Omeyer : « Nous ne pensons qu'aux Jeux »

le
0

A 100 jours du début des Jeux Olympiques, Thierry Omeyer est tout excité à l’idée de participer à sa quatrième Olympiade. Le défi de l’équipe de France de handball est grand : aller décrocher un troisième titre olympique d’affilée. Ce serait historique dans la discipline.

Thierry Omeyer, au vu de votre expérience, êtes-vous plus détendu à l’approche des Jeux Olympiques ? C’est toujours beaucoup d’excitation. Ce seront mes quatrièmes JO. Les Jeux, cela reste la plus belle des compétitions qui fait rêver tous les sportifs. A chaque fois, c’est beaucoup d’honneur. C’est sûr que c’est un super challenge. C’est notre objectif. Gagner une troisième médaille d’or d’affilée dans un sport collectif, je ne sais pas si cela s’est déjà fait. En tout cas, c’est ce pour quoi nous allons nous préparer très dur cet été. Comment la préparation avec l’équipe de France va-t-elle se dérouler ? La préparation débutera le 23 juin. A partir de là, nous serons partis pour cinq à six semaines de préparation avec des phases de travail physique, de handball et des matchs pour arriver en pleine forme à Rio. Quels enseignements faudra-t-il tirer du dernier championnat d’Europe ? Je pense que nous nous sommes servis du dernier stage en avril pour analyser ce qui n’a pas fonctionné au niveau tactique pour essayer de trouver les raisons de cette cinquième place et faire la transition vers les Jeux Olympiques.
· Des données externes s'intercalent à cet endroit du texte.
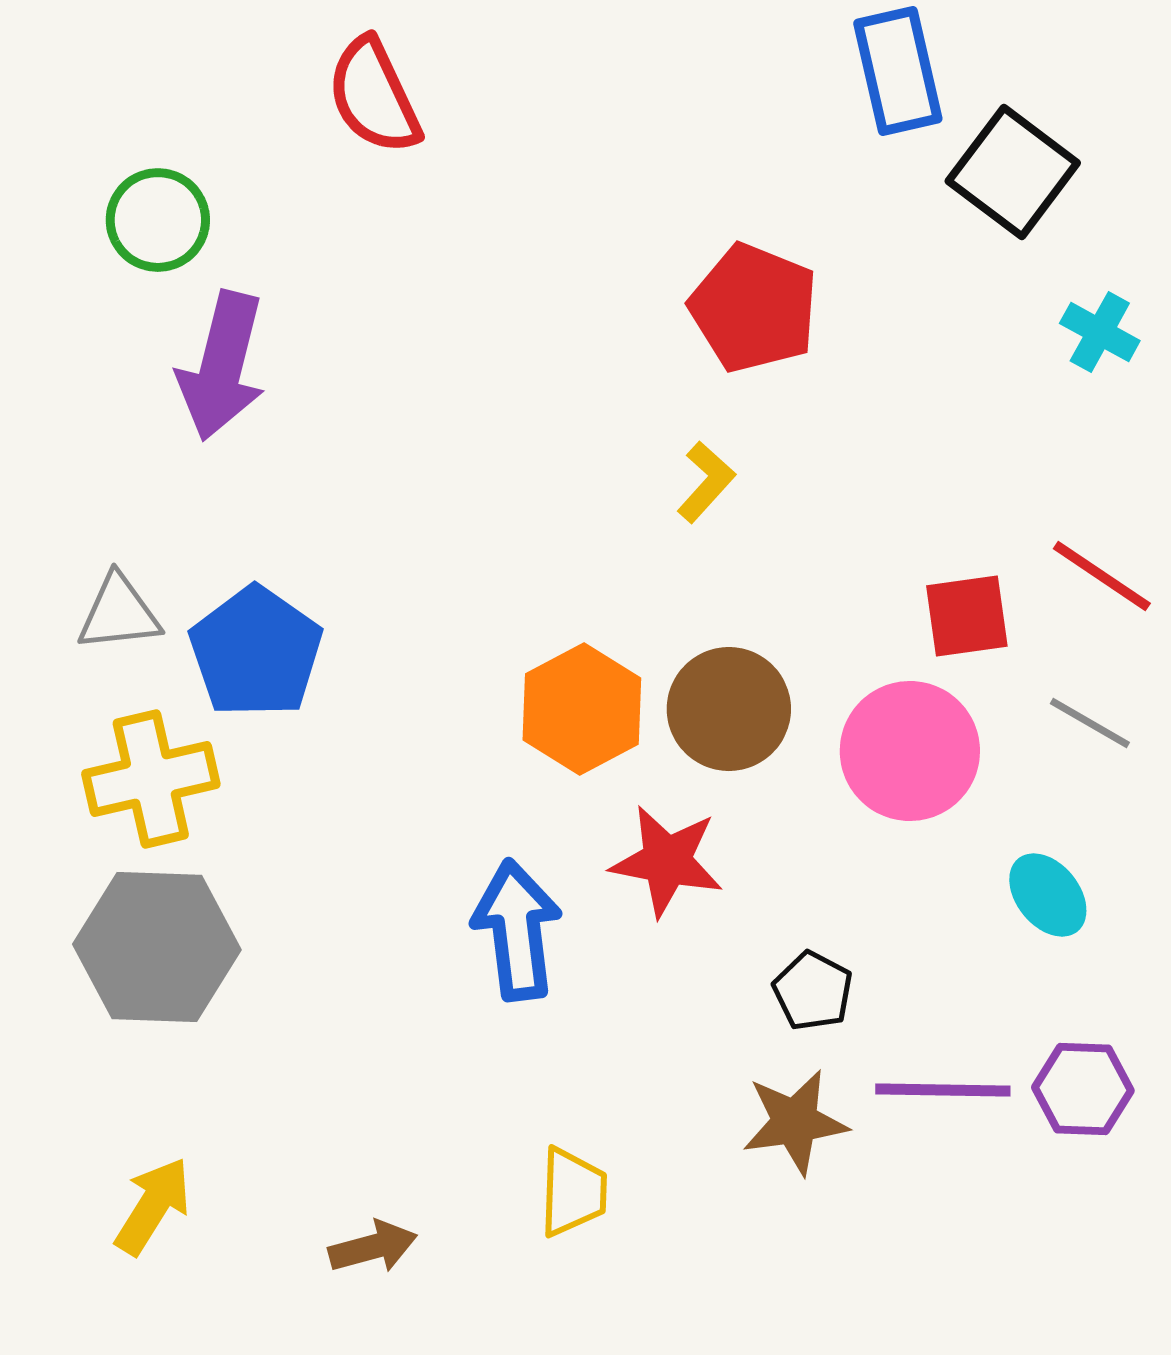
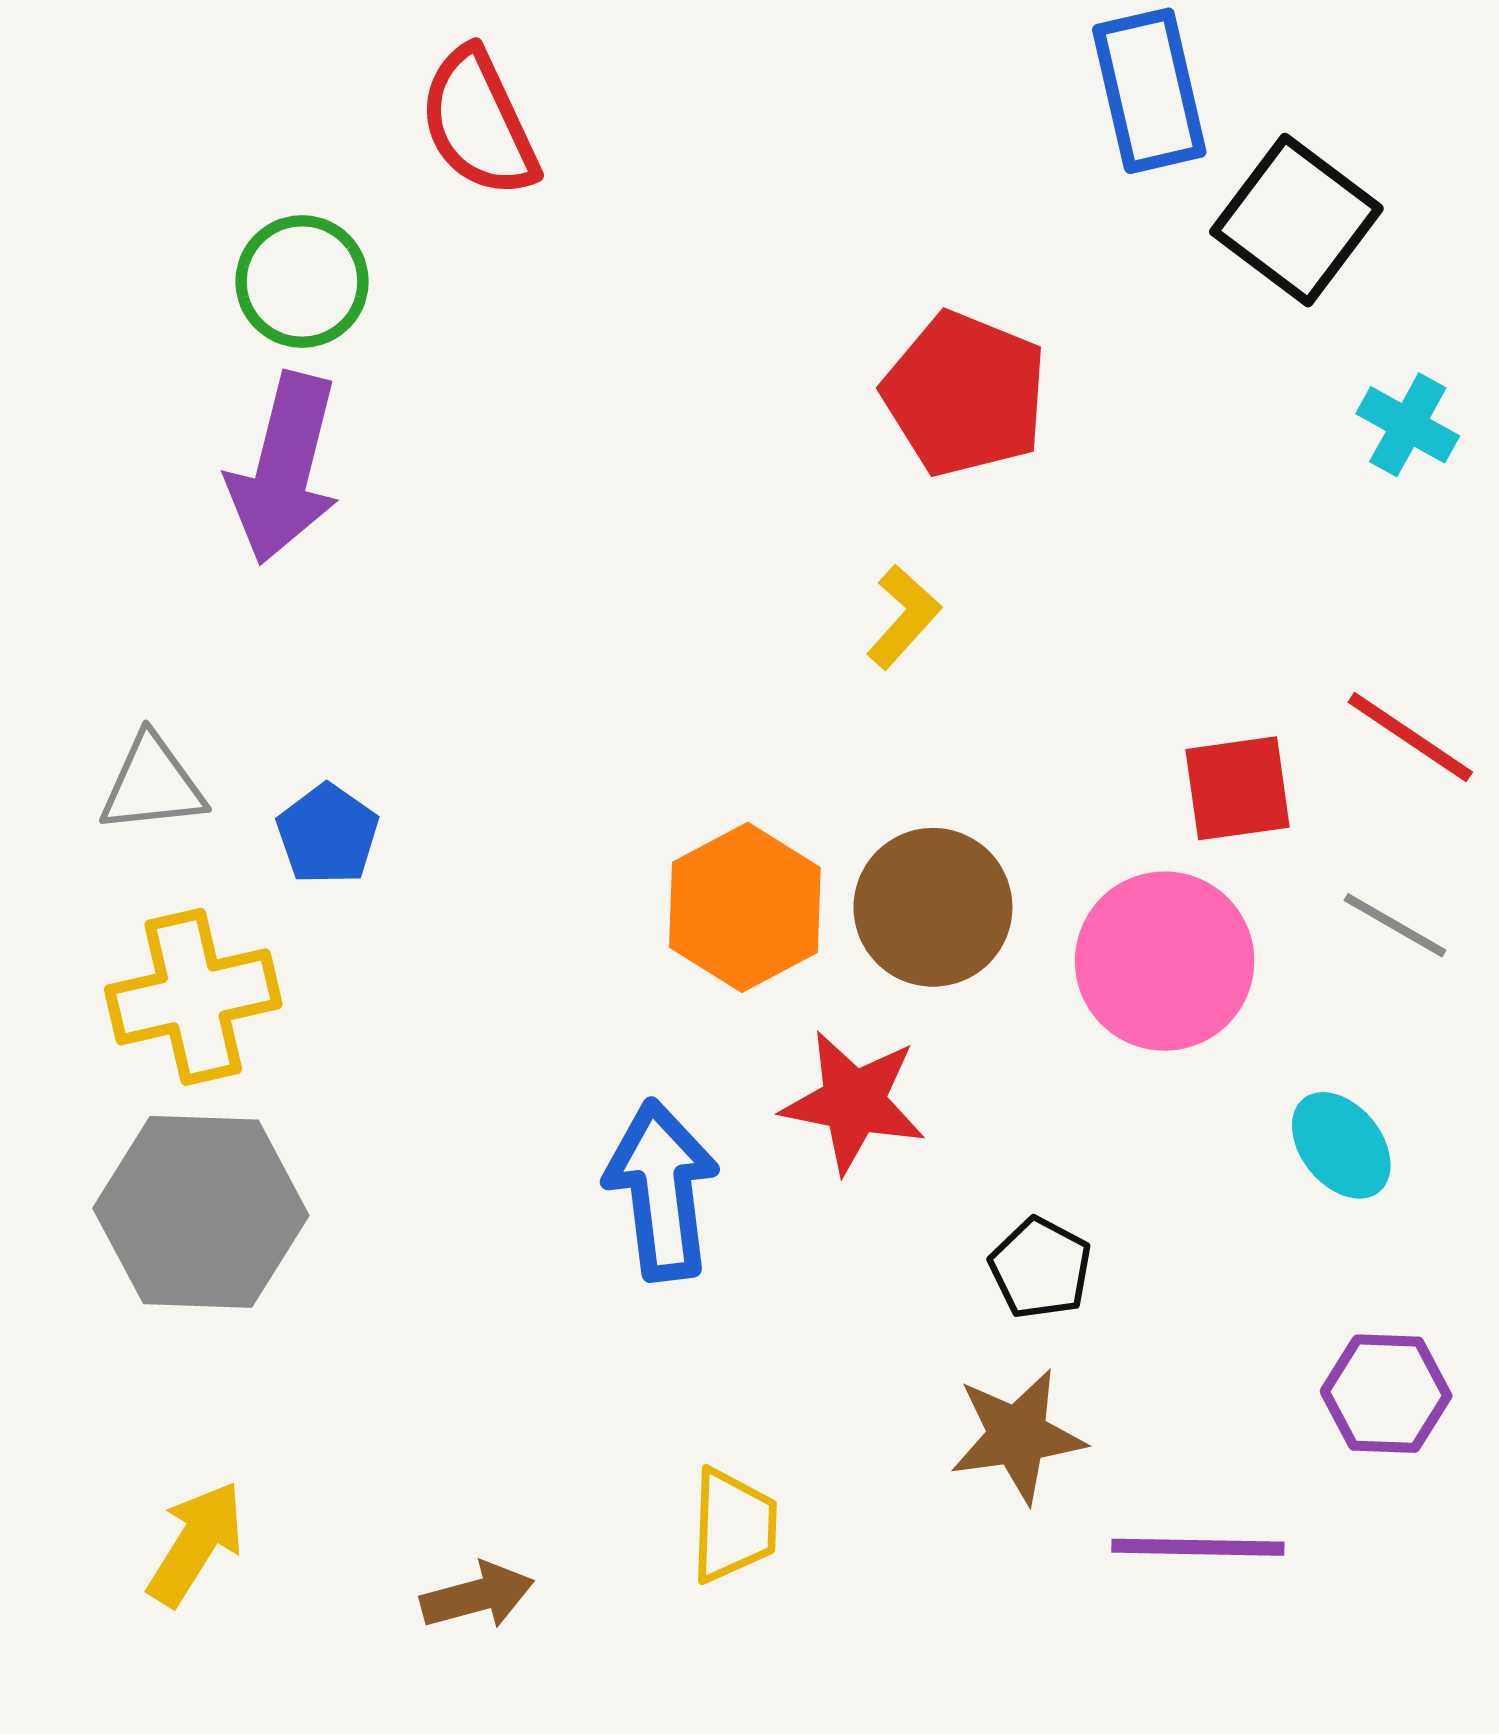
green circle: (158, 220) -> (302, 281), moved
blue pentagon: (256, 652) -> (328, 834), size x0.6
purple line: (943, 1090) -> (1198, 1547), moved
Aujourd’hui, nous sommes vraiment tournés vers cela. C’est le gros objectif de l’année. Nous ne pensons qu’aux Jeux. Comment vivez-vous toutes les compétitions qui vous attendent ? C’est vraiment top d’avoir autant de très grands objectifs sur un aussi court laps de temps. Nous essayons de prendre chaque échéances en son temps. En ce moment, nous sommes vraiment tournés sur la qualification en club pour le carré final de la Ligue des Champions. Derrière, il y aura les Jeux, c’est quelque chose d’exceptionnel, c’est le gros objectif avec l’équipe de France, et après il y aura le championnat du monde en France. Donc il y a plein de bonnes choses. C’est bien car c’est pour vivre des compétitions comme ça que nous nous entraînons dur.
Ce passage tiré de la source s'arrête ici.